Various theories have been put forward. The act of conscious observation has been shown to be instrumental in causing a ‘quantum event’. Some have assumed that a particular substance (eg: photons) does not occupy, at times, only one spot in space and time but Ability Places. Then, under certain conditions, it “picks” one or another spot, and it emerges in our time space from the quantum world. It so happens that the photons in that non-state take a wave form – not physical waves but potential waves: where the particle is likely to appear. It also so happened that an event of observation – a quantum event – collapsed those possibilities, causing the particle to appear here on this side. Finally, consciousness joined the equation of matter. It was discovered that the universe is more mysterious than Newton dreamed of!
Quantum physics does not fit into the paradigm of classical physics, which has prevailed for centuries: matter and mind are forever separated from each other. In the quantum world, the objective conscious observer loses his objectivity, because the very act of observation distorts the results.
In order to further understand how the mind influences matter, some scientists have gone on to test the abilities of the mind. How better to look at these crucial interactions than to get out of the old double-slit experiment for another round?
an experience: The mental powers of the averages are statistically significant
Enter Dean Radin and colleagues, who conducted a series of experiments to explore how the mind can influence matter. In their tests, participants first became familiar with the double slit experience by viewing a 5-minute cartoon; They were then taken to an electrically shielded steel room, seated a few meters away from the double-pronged apparatus, and instructed to try to sway the beam of light using their brains alone.
During the randomly assigned periods, which lasted between 15 and 30 seconds, participants were asked to either sit idle or try to sway the device.
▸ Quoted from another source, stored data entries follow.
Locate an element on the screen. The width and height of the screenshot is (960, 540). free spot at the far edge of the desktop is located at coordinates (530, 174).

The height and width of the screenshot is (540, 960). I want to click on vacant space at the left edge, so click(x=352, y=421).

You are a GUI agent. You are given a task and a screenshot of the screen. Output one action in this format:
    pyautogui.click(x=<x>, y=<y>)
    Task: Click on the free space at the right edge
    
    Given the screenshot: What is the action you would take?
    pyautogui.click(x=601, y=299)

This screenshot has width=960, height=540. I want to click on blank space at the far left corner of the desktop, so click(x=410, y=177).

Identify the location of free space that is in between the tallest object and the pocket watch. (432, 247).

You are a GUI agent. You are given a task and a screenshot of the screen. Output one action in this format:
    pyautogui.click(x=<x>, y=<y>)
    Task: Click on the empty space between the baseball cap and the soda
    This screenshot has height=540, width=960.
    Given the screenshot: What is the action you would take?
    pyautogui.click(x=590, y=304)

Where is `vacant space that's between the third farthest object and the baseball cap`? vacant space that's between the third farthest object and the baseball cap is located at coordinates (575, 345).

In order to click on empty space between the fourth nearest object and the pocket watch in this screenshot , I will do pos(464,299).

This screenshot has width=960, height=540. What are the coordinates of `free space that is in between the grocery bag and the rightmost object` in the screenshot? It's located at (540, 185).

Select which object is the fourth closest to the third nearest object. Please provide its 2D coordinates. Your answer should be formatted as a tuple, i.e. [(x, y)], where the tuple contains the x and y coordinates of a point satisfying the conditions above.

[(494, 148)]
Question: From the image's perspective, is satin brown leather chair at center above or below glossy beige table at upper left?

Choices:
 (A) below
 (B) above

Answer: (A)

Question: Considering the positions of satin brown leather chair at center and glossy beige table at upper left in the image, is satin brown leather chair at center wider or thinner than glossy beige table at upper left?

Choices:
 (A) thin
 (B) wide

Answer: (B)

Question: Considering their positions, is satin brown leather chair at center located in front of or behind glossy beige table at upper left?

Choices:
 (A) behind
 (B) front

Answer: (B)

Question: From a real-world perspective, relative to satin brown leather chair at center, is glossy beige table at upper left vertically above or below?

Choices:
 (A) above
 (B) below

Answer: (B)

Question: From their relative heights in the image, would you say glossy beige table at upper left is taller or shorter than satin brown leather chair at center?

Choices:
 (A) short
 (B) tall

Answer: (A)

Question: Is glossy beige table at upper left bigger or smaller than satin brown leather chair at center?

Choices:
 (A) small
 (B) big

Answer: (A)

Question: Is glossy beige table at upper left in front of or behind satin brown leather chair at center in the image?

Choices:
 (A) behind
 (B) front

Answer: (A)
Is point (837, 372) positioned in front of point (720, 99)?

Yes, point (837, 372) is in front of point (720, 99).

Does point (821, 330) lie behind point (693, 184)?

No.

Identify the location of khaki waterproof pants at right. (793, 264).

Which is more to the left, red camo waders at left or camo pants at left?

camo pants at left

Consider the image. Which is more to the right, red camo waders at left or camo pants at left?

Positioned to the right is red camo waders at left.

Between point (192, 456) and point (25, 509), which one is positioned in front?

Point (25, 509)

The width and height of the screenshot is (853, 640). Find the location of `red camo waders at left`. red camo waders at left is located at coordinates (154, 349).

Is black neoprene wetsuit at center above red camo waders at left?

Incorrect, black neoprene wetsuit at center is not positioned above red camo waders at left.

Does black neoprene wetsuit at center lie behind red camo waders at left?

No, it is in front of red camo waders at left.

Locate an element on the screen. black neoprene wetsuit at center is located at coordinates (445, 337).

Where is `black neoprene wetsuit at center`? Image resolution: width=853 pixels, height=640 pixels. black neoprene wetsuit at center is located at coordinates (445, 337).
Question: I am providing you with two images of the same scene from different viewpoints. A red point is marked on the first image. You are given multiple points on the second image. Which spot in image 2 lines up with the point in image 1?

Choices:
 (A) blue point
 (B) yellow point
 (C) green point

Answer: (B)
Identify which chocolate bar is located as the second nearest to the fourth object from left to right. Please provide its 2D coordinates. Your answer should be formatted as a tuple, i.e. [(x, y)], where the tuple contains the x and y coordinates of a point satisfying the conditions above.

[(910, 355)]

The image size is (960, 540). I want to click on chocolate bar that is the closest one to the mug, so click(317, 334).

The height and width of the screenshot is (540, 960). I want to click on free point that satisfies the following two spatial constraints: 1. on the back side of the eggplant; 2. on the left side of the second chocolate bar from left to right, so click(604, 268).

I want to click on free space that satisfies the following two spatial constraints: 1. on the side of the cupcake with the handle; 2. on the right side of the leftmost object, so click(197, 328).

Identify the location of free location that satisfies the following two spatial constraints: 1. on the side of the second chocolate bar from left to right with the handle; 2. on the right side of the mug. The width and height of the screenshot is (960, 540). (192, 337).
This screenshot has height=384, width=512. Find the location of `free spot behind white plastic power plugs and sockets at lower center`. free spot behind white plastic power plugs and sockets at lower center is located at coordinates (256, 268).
Each session lasted about 15 minutes. They found that during periods when participants focused on the device, interference patterns appeared less frequently compared to when the device was active without anyone present. Human focus seems to make a difference.
As far as controls go, they controlled for factors such as electrical protection, temperature, and vibration – none of which could explain the results. Radin and colleagues also studied how fluctuations in the geomagnetic field affected the data, as previous studies have shown that magnetic variations are associated with specific human behavior (eg: stock market activity, suicides, heart health, experiments on extrasensory perception, etc.). ). They found that these differences did not exclude experiments, although they contributed to the results, confirming the effects these effects had.
To see these results by chance, they decided that one should run the same set of experiments 150,000 times, whereas most psychology studies consider 1 out of 20 results to be correct.
They revealed that the mental ability to focus was key in the results of the experiments. Focused focus affects the nature of light, and determines whether photons behave as waves or particles. Furthermore, participants tested in meditation showed a greater ability to influence patterns; Those who did not meditate normally failed to show statistically significant effects. The statistical evidence speaks for itself: Meditation can play a role in triggering quantum events.
Which raises a set of new questions: What exactly is the relationship between focused attention and quantum phenomena? How do meditators differ from those who do not meditate? How does focus affect these results? Does volume of practice or degree of mastery matter? If so, to what extent? How can some meditation techniques or techniques affect the results? The path is paved, most likely, towards a new scientific world in which mind and matter are one and the same.